September 20, 2009 at 3:23AM
Death Becomes Them by Alix Strauss
Death Becomes Them by Alix Strauss (Star Tribune/The Minnesota Star Tribune)

Obituaries make interesting reading. That's when the best stories come out, scathingly and fondly told, all the interesting episodes and escapades, but the scandals, too, and the achievements. An obituary is a picture of the life. But this is an unhappy book. The famous lives in it are just a prologue to the famous deaths. Ernest Hemingway, Sylvia Plath, Anne Sexton, Virginia Woolf, Hunter S. Thompson, Diane Arbus, Vincent Van Gogh, Mark Rothko, Spalding Gray, Abbie Hoffman, Kurt Cobain, Adolf Hitler and a few others all died by their own hand. In each case, the last hours are described (the manner of death is reported in such detail that it sometimes reads like an instruction in the art); the earlier suicide attempts are cataloged; the psychological histories are gone over; the suicide note and last words copied out. The last thing Hunter S. Thompson typed on his typewriter was the single word "counselor." What did it mean? What does any of it mean? Suicide is always mystifying, but seldom a complete surprise.

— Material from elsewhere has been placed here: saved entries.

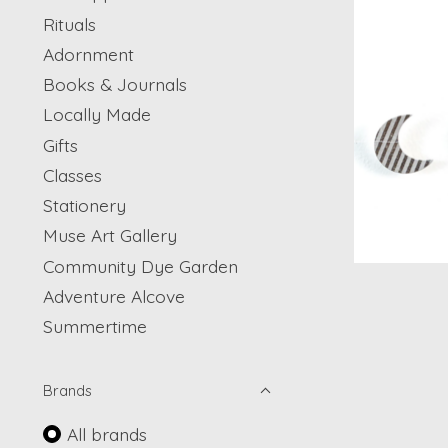
Rituals
Adornment
Books & Journals
Locally Made
Gifts
Classes
Stationery
Muse Art Gallery
Community Dye Garden
Adventure Alcove
Summertime
Brands
All brands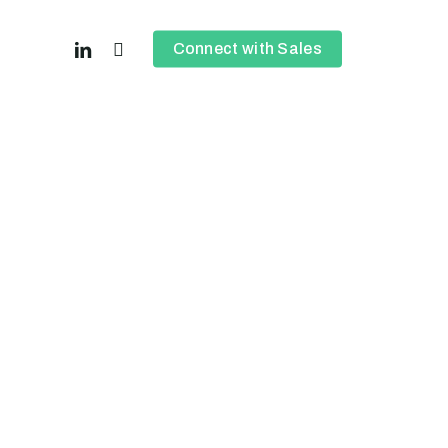
linkedin
instagram
Connect with Sales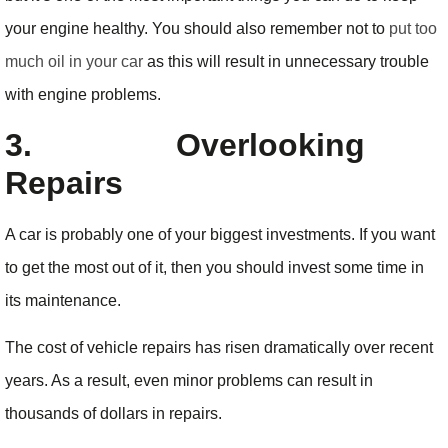
your engine healthy. You should also remember not to
put too
much oil in your car
as this will result in unnecessary trouble
with engine problems.
3.
Overlooking
Repairs
A car is probably one of your biggest investments. If you want
to get the most out of it, then you should invest some time in
its maintenance.
The cost of vehicle repairs has risen dramatically over recent
years. As a result, even minor problems can result in
thousands of dollars in repairs.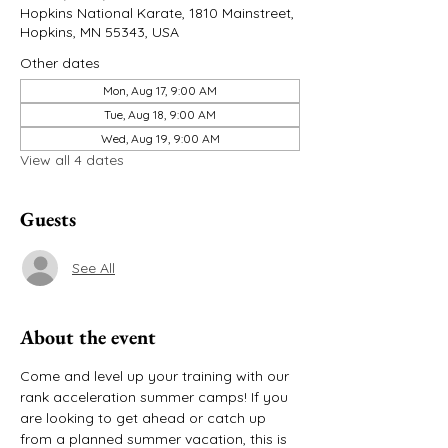
Hopkins National Karate, 1810 Mainstreet,
Hopkins, MN 55343, USA
Other dates
Mon, Aug 17, 9:00 AM
Tue, Aug 18, 9:00 AM
Wed, Aug 19, 9:00 AM
View all 4 dates
Guests
See All
About the event
Come and level up your training with our 
rank acceleration summer camps! If you 
are looking to get ahead or catch up 
from a planned summer vacation, this is 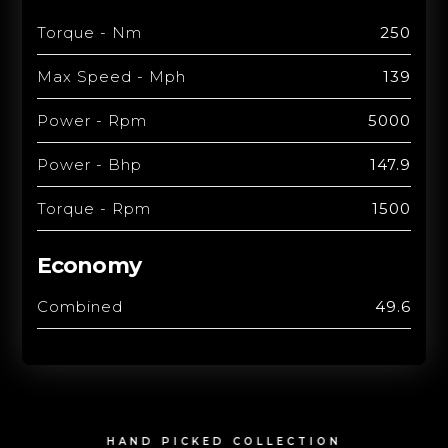
Torque - Nm
250
Max Speed - Mph
139
Power - Rpm
5000
Power - Bhp
147.9
Torque - Rpm
1500
Economy
Combined
49.6
HAND PICKED COLLECTION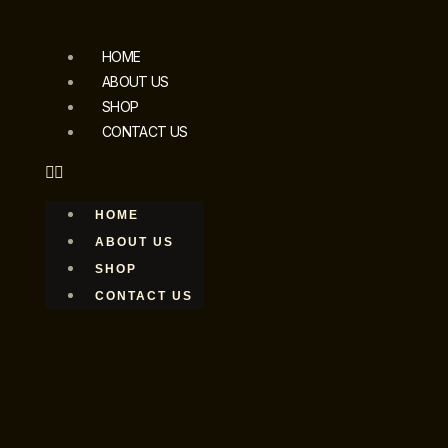
HOME
ABOUT US
SHOP
CONTACT US
HOME
ABOUT US
SHOP
CONTACT US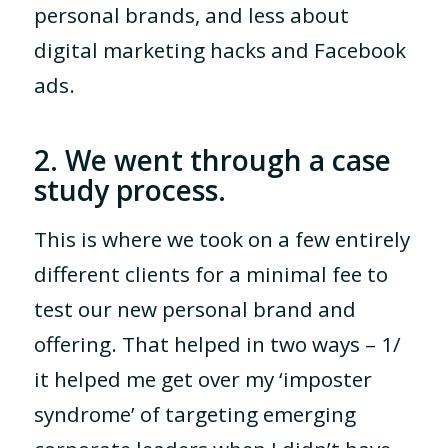
personal brands, and less about
digital marketing hacks and Facebook
ads.
2. We went through a case
study process.
This is where we took on a few entirely
different clients for a minimal fee to
test our new personal brand and
offering. That helped in two ways – 1/
it helped me get over my ‘imposter
syndrome’ of targeting emerging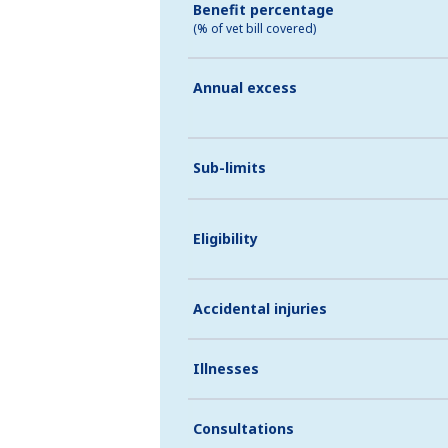
Benefit percentage
(% of vet bill covered)
Annual excess
Sub-limits
Eligibility
Accidental injuries
Illnesses
Consultations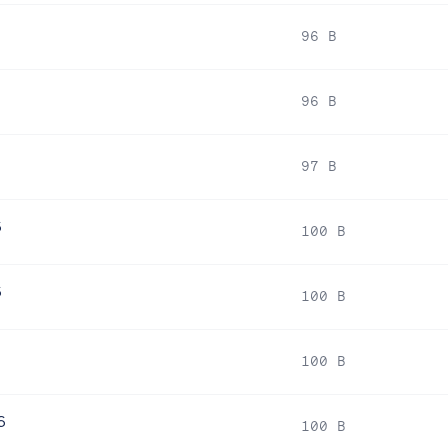
96 B
96 B
97 B
6
100 B
6
100 B
6
100 B
6
100 B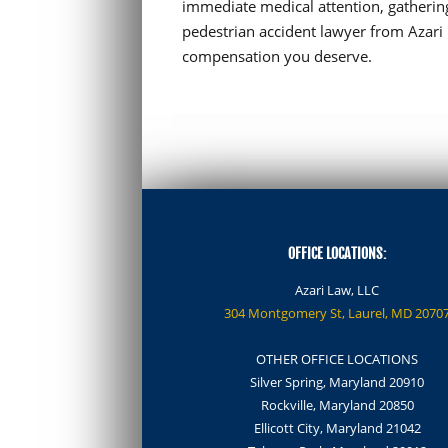
immediate medical attention, gathering
pedestrian accident lawyer from Azari 
compensation you deserve.
OFFICE LOCATIONS:
Azari Law, LLC
304 Montgomery St, Laurel, MD 2070
OTHER OFFICE LOCATIONS
Silver Spring, Maryland 20910
Rockville, Maryland 20850
Ellicott City, Maryland 21042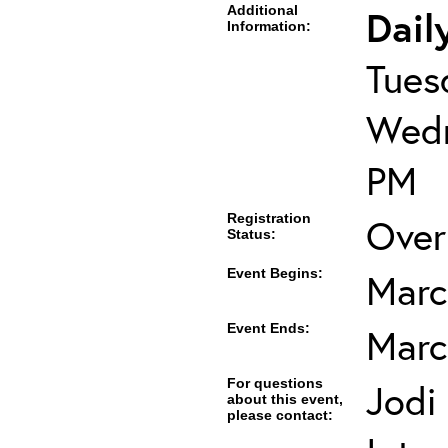
Additional
Dail
Information:
Tues
Wedn
PM
Registration
Over
Status:
Event Begins:
Marc
Event Ends:
Marc
For questions
Jodi
about this event,
please contact: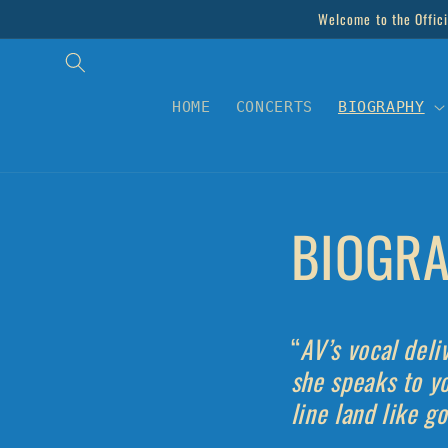
Skip to
Welcome to the Offici
content
HOME
CONCERTS
BIOGRAPHY
BIOGRA
“
AV’s vocal deli
she speaks to y
line land like g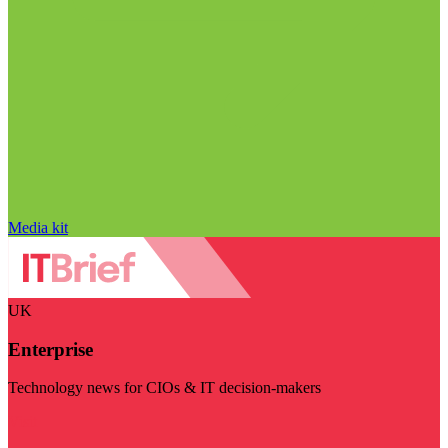
Media kit
UK
Enterprise
Technology news for CIOs & IT decision-makers
Visit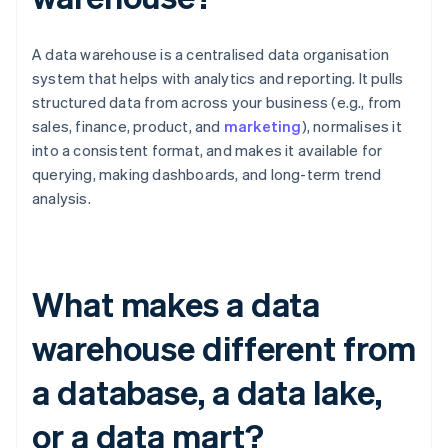
A data warehouse is a centralised data organisation
system that helps with analytics and reporting. It pulls
structured data from across your business (e.g., from
sales, finance, product, and
marketing
), normalises it
into a consistent format, and makes it available for
querying, making dashboards, and long-term trend
analysis.
What makes a data
warehouse different from
a database, a data lake,
or a data mart?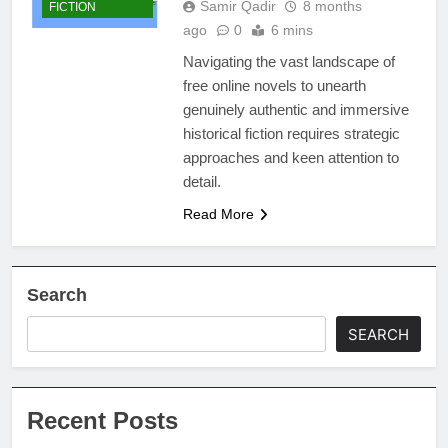
Samir Qadir
8 months
FICTION
ago
0
6 mins
Navigating the vast landscape of
free online novels to unearth
genuinely authentic and immersive
historical fiction requires strategic
approaches and keen attention to
detail.
Read More
Search
SEARCH
Recent Posts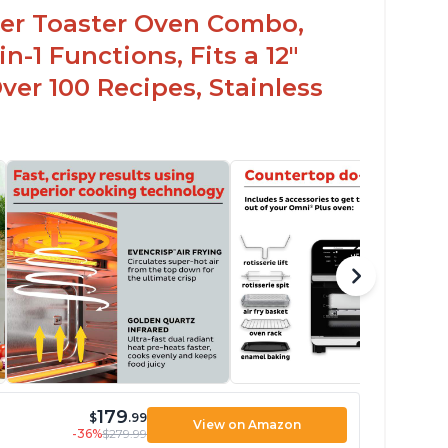
ryer Toaster Oven Combo,
n-1 Functions, Fits a 12"
Over 100 Recipes, Stainless
179
$
.99
View on Amazon
-36%
$279.99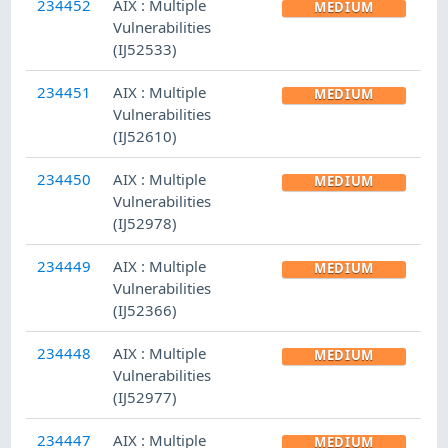
234452
AIX : Multiple
MEDIUM
Vulnerabilities
(IJ52533)
234451
AIX : Multiple
MEDIUM
Vulnerabilities
(IJ52610)
234450
AIX : Multiple
MEDIUM
Vulnerabilities
(IJ52978)
234449
AIX : Multiple
MEDIUM
Vulnerabilities
(IJ52366)
234448
AIX : Multiple
MEDIUM
Vulnerabilities
(IJ52977)
234447
AIX : Multiple
MEDIUM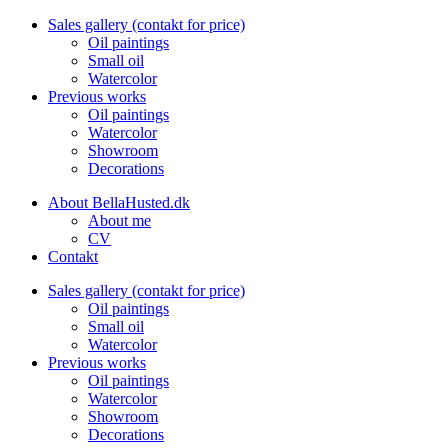
Sales gallery (contakt for price)
Oil paintings
Small oil
Watercolor
Previous works
Oil paintings
Watercolor
Showroom
Decorations
About BellaHusted.dk
About me
CV
Contakt
Sales gallery (contakt for price)
Oil paintings
Small oil
Watercolor
Previous works
Oil paintings
Watercolor
Showroom
Decorations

The author's approach is thorough, almost forensic, but occasionally flippant. The people were glamorous but their deaths, in this kind of detail, are unromantic and unenviable. "Death Becomes Them: Unearthing the Suicides of the Brilliant, the Famous, and the Notorious" is an impressive accumulation of facts, but it isn't a good read. People are likely to open the book with morbid curiosity and close it with a sense that celebrities are as unhappy and fragile as everybody else.